Time and again we witnessed expressions of faith in this country. At times these expressions were unique and at other times conflicting, but on the road something resembling reverence existed for a collection of higher ideals—ideals that might best be called America's civic religion. Beneath the words of our founding texts—and in the canon of American speeches and literature, the melodies and lyrics that make up our musical heritage, or even the ways we explain ourselves to one another—there is a deep well of feeling that brings us closer to a singular identity: that of American.

On our last road trip, a musician in New Orleans told us something beautiful: Music brings people together, he said, because you can come at it, interpret it, and appreciate it from infinite points of view. There is no "right way" to take in and fall for a tune. All that matters is that you do, and what you bring to it in turn. After all these years on the road, we have come to much the same view about this country. The story of who we are as Americans can be told in a multitude of different ways, each with its high and low notes. There is no right way to look at this country and its people, just as there is no "right way" to tell that story. This just happens to be ours.

Our hope is that Union will play some small part in an ongoing effort to bring Americans a little bit closer together. We wrote it, and reported it, and remembered it with that in mind.


Christopher Haugh & Jordan Blashek

Part I

New Haven

Chris had a dream that he was flying and woke with a start at the absurdity of the idea. Jordan was at the wheel of the boxy, sea-blue sedan, and Chris was splayed out on the passenger seat. We passed into Pennsylvania along fast, narrow roads moments before midnight.
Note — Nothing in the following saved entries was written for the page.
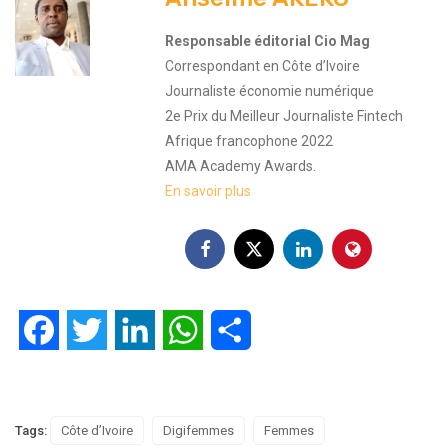
Responsable éditorial Cio Mag
Correspondant en Côte d’Ivoire
Journaliste économie numérique
2e Prix du Meilleur Journaliste Fintech
Afrique francophone 2022
AMA Academy Awards.
En savoir plus
Facebook
Twitter
LinkedIn
WhatsApp
Partager
Tags:
Côte d’Ivoire
Digifemmes
Femmes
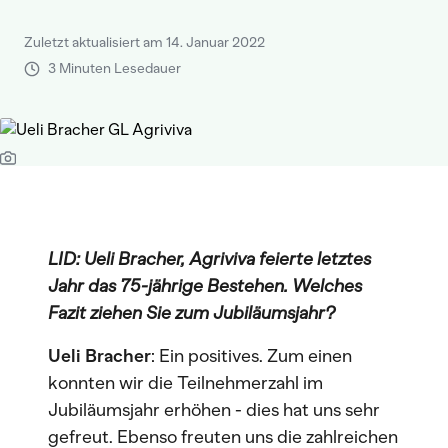
Zuletzt aktualisiert am 14. Januar 2022
3 Minuten Lesedauer
LID: Ueli Bracher, Agriviva feierte letztes
Jahr das 75-jährige Bestehen. Welches
Fazit ziehen Sie zum Jubiläumsjahr?
Ueli Bracher
: Ein positives. Zum einen
konnten wir die Teilnehmerzahl im
Jubiläumsjahr erhöhen - dies hat uns sehr
gefreut. Ebenso freuten uns die zahlreichen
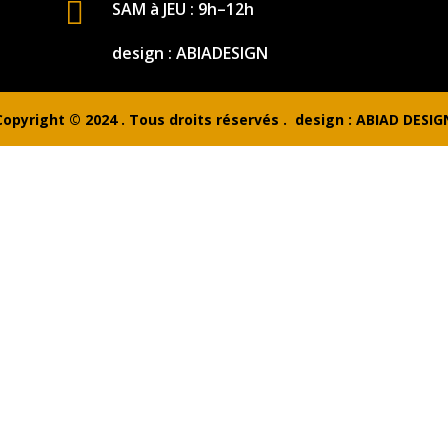

SAM à JEU : 9h–12h
design : ABIADESIGN
Copyright © 2024 . Tous droits réservés . design : ABIAD DESIG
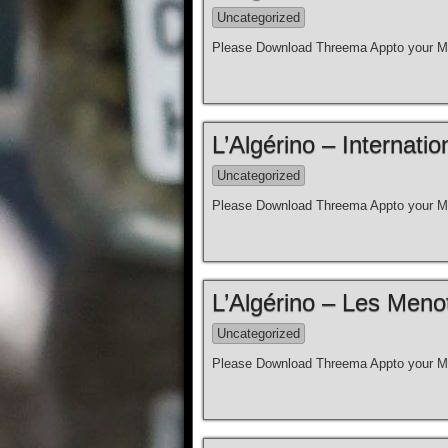
Uncategorized
Please Download Threema Appto your Mo
L’Algérino – Internation
Uncategorized
Please Download Threema Appto your Mo
L’Algérino – Les Meno
Uncategorized
Please Download Threema Appto your Mo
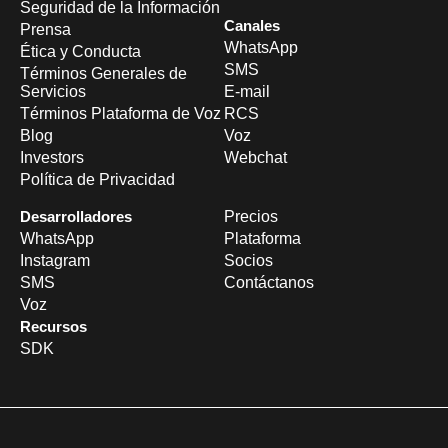
Seguridad de la Información
Canales
Prensa
WhatsApp
Ética y Conducta
SMS
Términos Generales de
Servicios
E-mail
Términos Plataforma de Voz
RCS
Blog
Voz
Investors
Webchat
Política de Privacidad
Desarrolladores
Precios
WhatsApp
Plataforma
Instagram
Socios
SMS
Contáctanos
Voz
Recursos
SDK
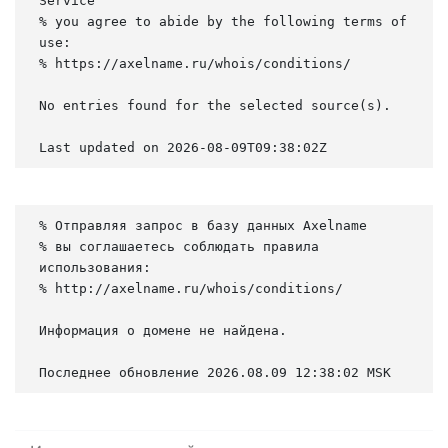
Service

% you agree to abide by the following terms of 
use:

% https://axelname.ru/whois/conditions/

No entries found for the selected source(s).

Last updated on 2026-08-09T09:38:02Z
% Отправляя запрос в базу данных Axelname

% вы соглашаетесь соблюдать правила 
использования:

% http://axelname.ru/whois/conditions/

Информация о домене не найдена.

Последнее обновление 2026.08.09 12:38:02 MSK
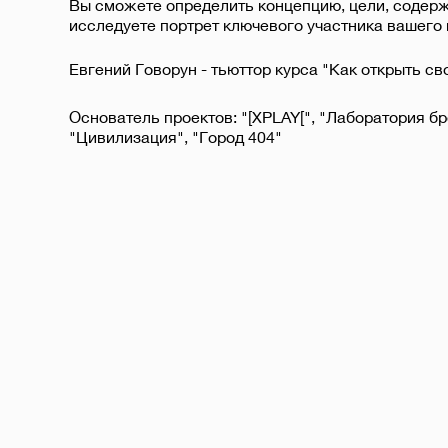
Вы сможете определить концепцию, цели, содерж
исследуете портрет ключевого участника вашего 
Евгений Говорун - тьюттор курса "Как открыть св
Основатель проектов: "[XPLAY[", "Лаборатория бр
"Цивилизация", "Город 404"
Основатель компании The Game, в сфере разработ
интенсивов, программ, мотивационных систем и л
Основатель компании Бухгалтерия.PRO, в сфере а
налогового учета.
Методист Факультета бизнеса «Капитаны»
(РЭУ им Плеханова)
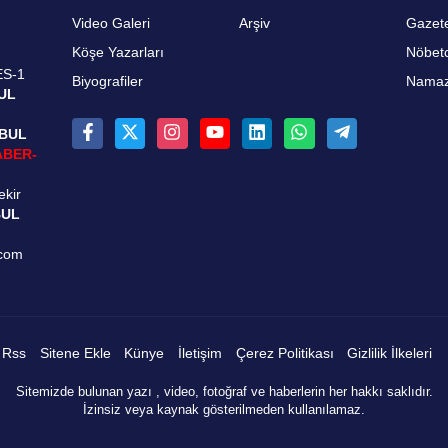
Video Galeri
Arşiv
Gazete
Köşe Yazarları
Nöbetc
ES-1
Biyografiler
Namaz 
UL
NBUL
ABER-
ekir
BUL
.com
Rss
Sitene Ekle
Künye
İletişim
Çerez Politikası
Gizlilik İlkeleri
Sitemizde bulunan yazı , video, fotoğraf ve haberlerin her hakkı saklıdır.
İzinsiz veya kaynak gösterilmeden kullanılamaz.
Chris shot a look over at Jordan, whose eyes were fixed on the slalom road ahead. It was empty except for us and the long-haul trucks on their way up and down another lonesome freeway.

Earlier that evening, we had meandered down the sidewalks of New York City toward Jordan's Volvo S60, which he had inherited from his aging grandfather.
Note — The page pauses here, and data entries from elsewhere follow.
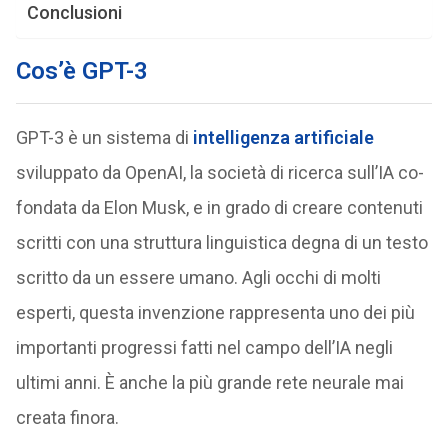
Conclusioni
Cos’è GPT-3
GPT-3 è un sistema di
intelligenza artificiale
sviluppato da OpenAI, la società di ricerca sull’IA co-
fondata da Elon Musk, e in grado di creare contenuti
scritti con una struttura linguistica degna di un testo
scritto da un essere umano. Agli occhi di molti
esperti, questa invenzione rappresenta uno dei più
importanti progressi fatti nel campo dell’IA negli
ultimi anni. È anche la più grande rete neurale mai
creata finora.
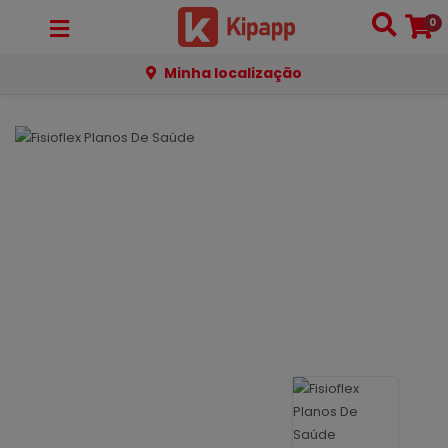
0
Minha localização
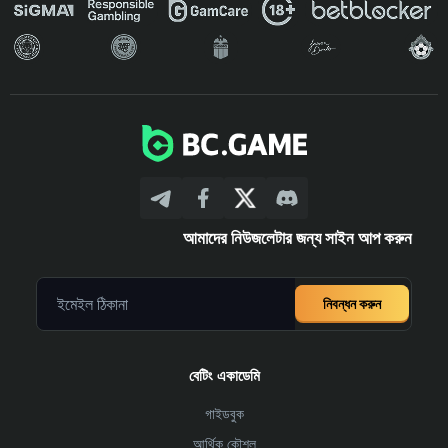
আমাদের নিউজলেটার জন্য সাইন আপ করুন
নিবন্ধন করুন
বেটিং একাডেমি
গাইডবুক
আর্থিক কৌশল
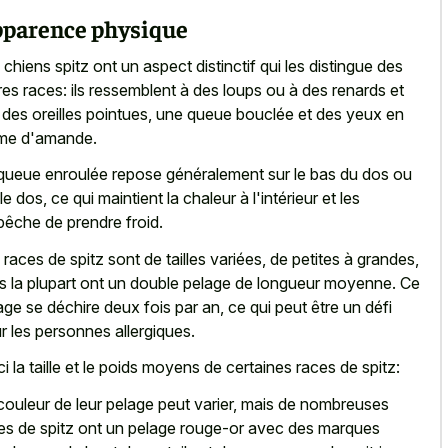
parence physique
s
chiens spitz ont un aspect distinctif
qui les distingue des
res races: ils ressemblent à des loups ou à des renards et
 des oreilles pointues, une queue bouclée et des yeux en
me d'amande.
queue enroulée repose généralement sur le bas du dos ou
le dos, ce qui maintient la chaleur à l'intérieur et les
êche de prendre froid.
 races de spitz sont de tailles variées, de petites à grandes,
s la plupart ont un
double pelage de longueur moyenne
. Ce
age se déchire deux fois par an, ce qui peut être un défi
r les personnes allergiques.
ci la taille et le poids moyens de certaines races de spitz:
couleur de leur pelage peut varier, mais de nombreuses
es de spitz ont un
pelage rouge-or avec des marques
"It's not much," Jordan said. "The steering grinds when you make a tight turn and it's missing a few parts, but it runs."

"Spacious," Chris said, opening the door.

"And she can't make a U-turn—feels like steering a boat."

Our plan for the week was to drive across the country from New York City to Berkeley, California, where Chris had grown up, a few hundred miles north of Jordan's family home in Los Angeles. As we shot down the avenues of the Upper East Side under orange streetlights, we threw around possible stops like Yellowstone, Glacier National Park, and parts of the Pacific Northwest.

"Let's get to Chicago by morning," Jordan had said as we merged onto Harlem River Drive, and Chris had laughed aloud. But there we were, pressing on toward the Midwest through the dark woods of the Poconos a few hours before dawn.

Chris had come to know over our brief eight-month friendship how Jordan operated according to his own mysterious logic. A bleary-eyed, unending drive seemed true to form. So Chris kept quiet as we drove into the gloom of morning. We had six more days on the road together, and there would be plenty to disagree about later on.

It had also occurred to Chris in those first hours just how little he knew about Jordan. The two of us had become close at law school, but school friends are often just acquaintances. And as Chris thought it over, he couldn't come up with Jordan's parents' names or even what kind of a driver Jordan was. Would this Marine make them drive all night, every night?

We slid down the grades of Pennsylvania hills, the tail lights of the trucks ahead making us squint through the windshield. Our own headlights illuminated white trees with feathery leaves on the shoulder. Purple mountains flanked the road. A moonless sky merged with forested ridgebacks decorated with eerie crosses lit from below by pale floodlights.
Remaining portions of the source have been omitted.